I’ve spent the past 25 years or so, studying the techniques of the Old Masters and have discovered that all of their skills combined is what makes their artwork so incredible. It is not the result of one thing. First they mastered drawing. Then they mastered creating the illusion of light and shadow with pencil or charcoal. Then they learned how to create the same illusion with paint. Then they explored color and color relationships, which resulted in creating the illusion of light, space and atmosphere. Each part was mastered at a specific stage within their pedagogy. As they began to develop their “artistic vocabulary” their work began to take on a realistic representation of whatever subject they were trying to portray. Therefore the portrayal of any subject, can only be realized as a direct result of the level of mastery of each skill which comprises an artist’s personal language.

The good news is that ANY of these skills can be learned. Mastery, however only comes with practice. I’ve spent many years learning about AND practicing each of these skills, and have developed exercises which will allow anyone else to learn them. I’ve researched the pedagogical systems which were used to train artists attending the ecole des beaux-arts in Paris during the turn of the 19th Century.
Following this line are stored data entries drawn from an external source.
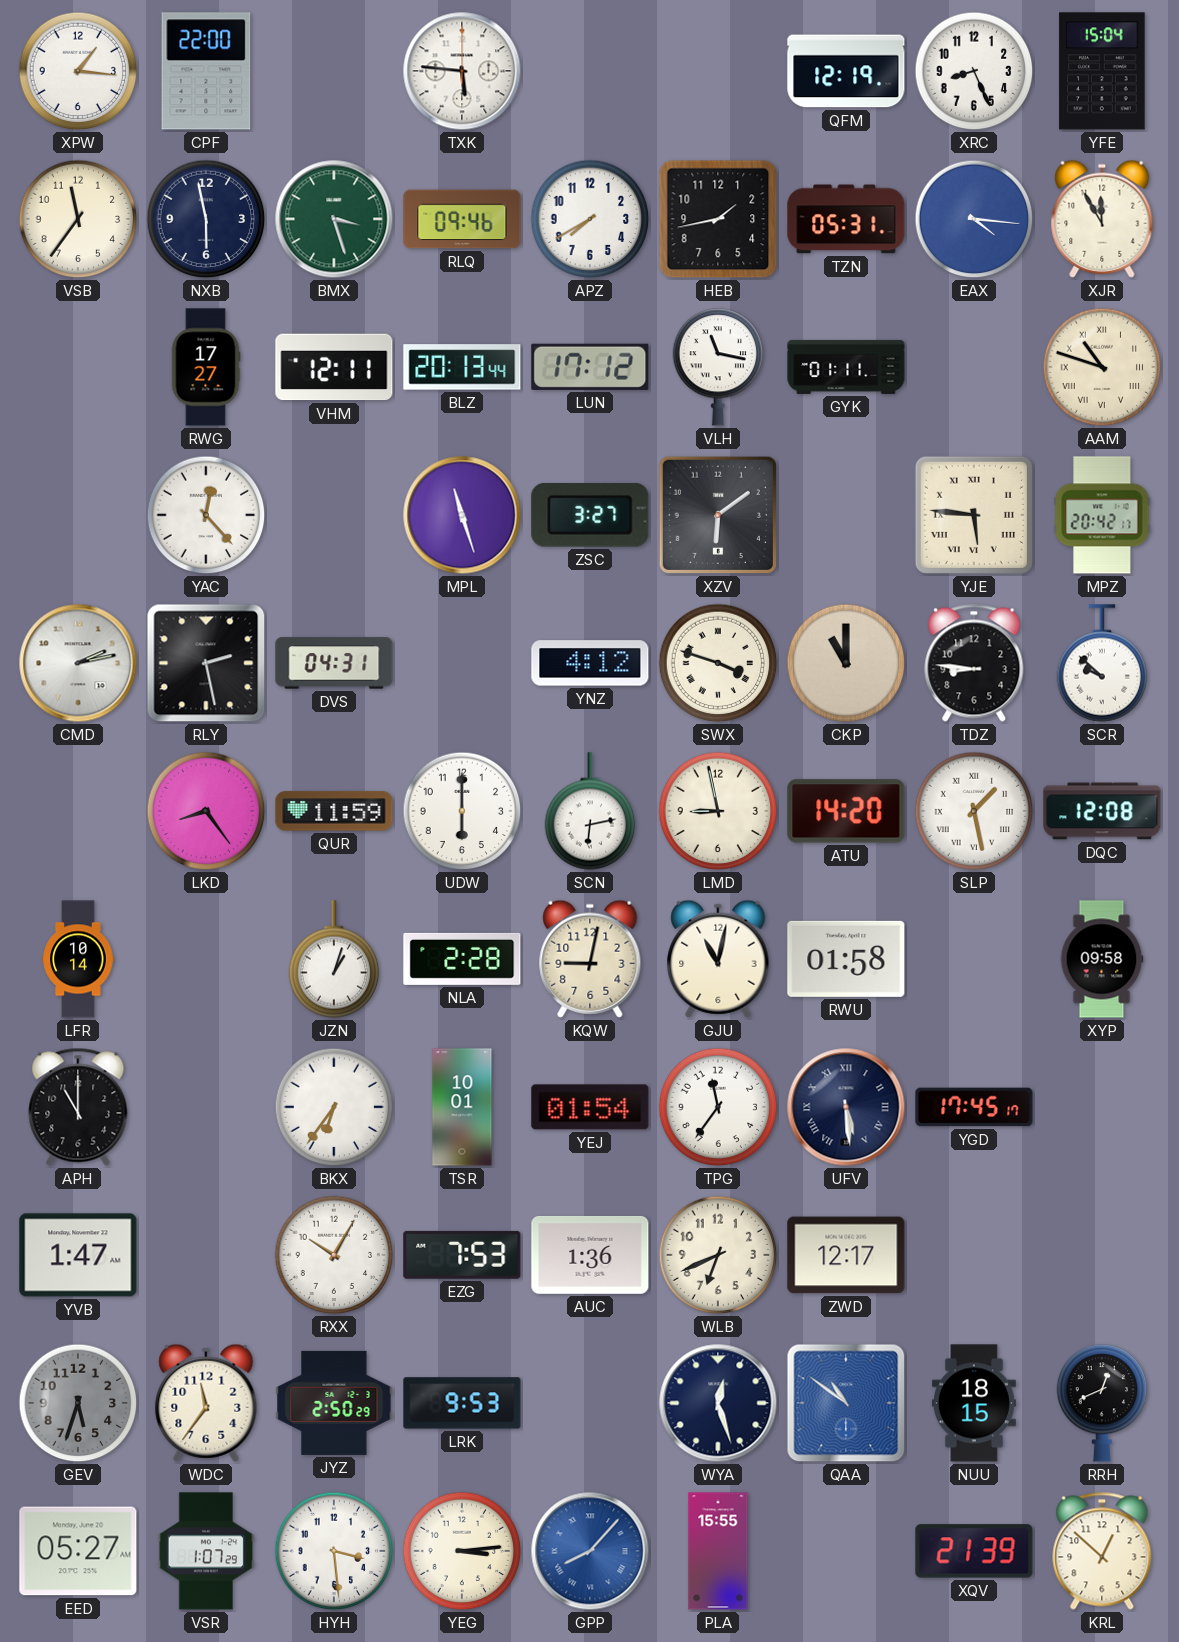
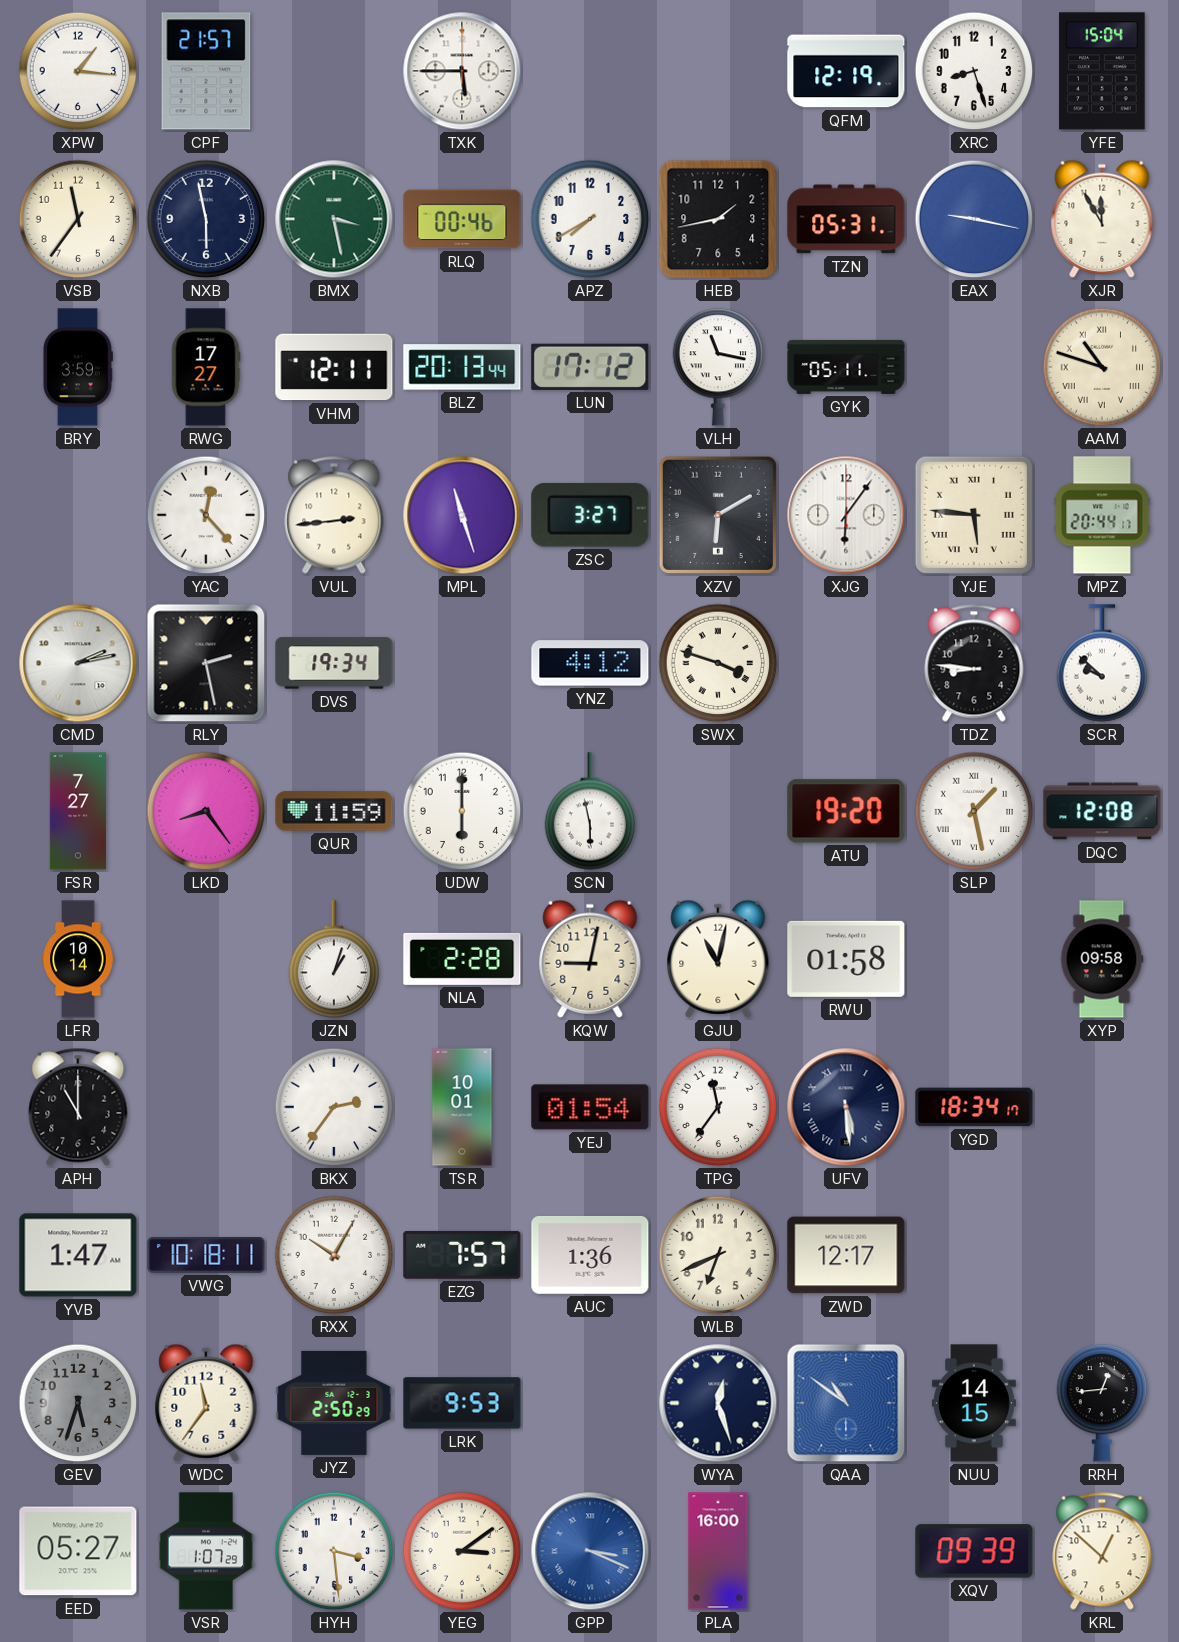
CPF: 22:00 -> 21:57
TXK: 5:46 -> 5:45
XRC: 8:26 -> 8:27
BMX: 3:27 -> 3:28
RLQ: 09:46 -> 00:46
EAX: 4:16 -> 9:17
BRY: none -> 3:59
GYK: 01:11 -> 05:11
VUL: none -> 2:44
XZV: 6:09 -> 6:10
XJG: none -> 6:06
MPZ: 20:42 -> 20:44
DVS: 04:31 -> 19:34
CKP: 11:00 -> none
FSR: none -> 7:27
SCN: 6:13 -> 5:58
LMD: 8:58 -> none
ATU: 14:20 -> 19:20
BKX: 6:36 -> 2:36
YGD: 17:45 -> 18:34
VWG: none -> 10:18
EZG: 7:53 -> 7:57
NUU: 18:15 -> 14:15
RRH: 12:41 -> 12:44
YEG: 3:14 -> 3:09
GPP: 8:07 -> 3:19
PLA: 15:55 -> 16:00
XQV: 21:39 -> 09:39
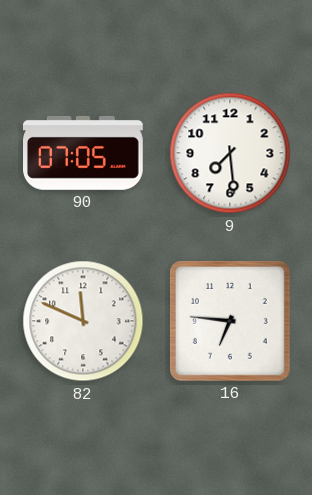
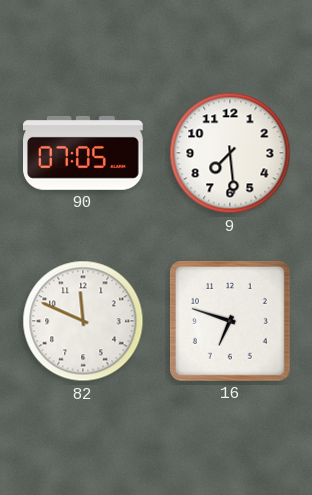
16: 6:46 -> 6:48
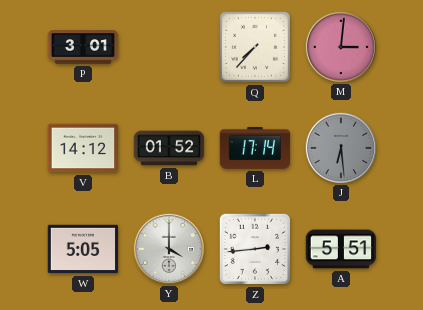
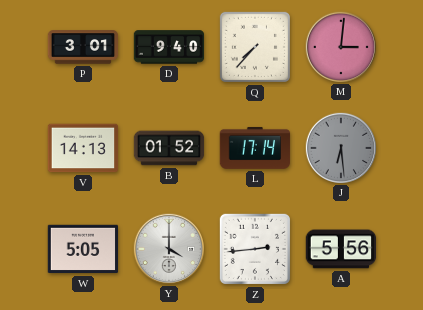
D: none -> 9:40
V: 14:12 -> 14:13
A: 5:51 -> 5:56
This system produced some of the most successful realist artists in history.

My goal, as a teacher is to raise that veil that conceals those pedagogical systems. This is something that most art schools WILL NOT teach, and it leaves so many young, aspiring artists who are interested in improving their skills in the dark. I also want to destroy the idea that these techniques are a thing of the past. As a contemporary artist, it is important to understand that the history of art can teach us a great deal, as long as an artist maintains a fresh outlook. It is incredibly foolish to think that he or she can’t benefit by studying the techniques of our predecessors, in the fear that it will make his or her work less original. It isn’t the technique which makes a work of art original or unoriginal, it is the idea or lack thereof. What one chooses to do with their art language is what makes their art phenomenal!

I offer many classes, both privately and through non-profit organizations which can be found at http://www.riverafinearts.com. If you are interested in learning how to take your art to the next level, I know that I could help. Please feel free to visit my site http://www.riverafinearts.com, and take a look at what I offer.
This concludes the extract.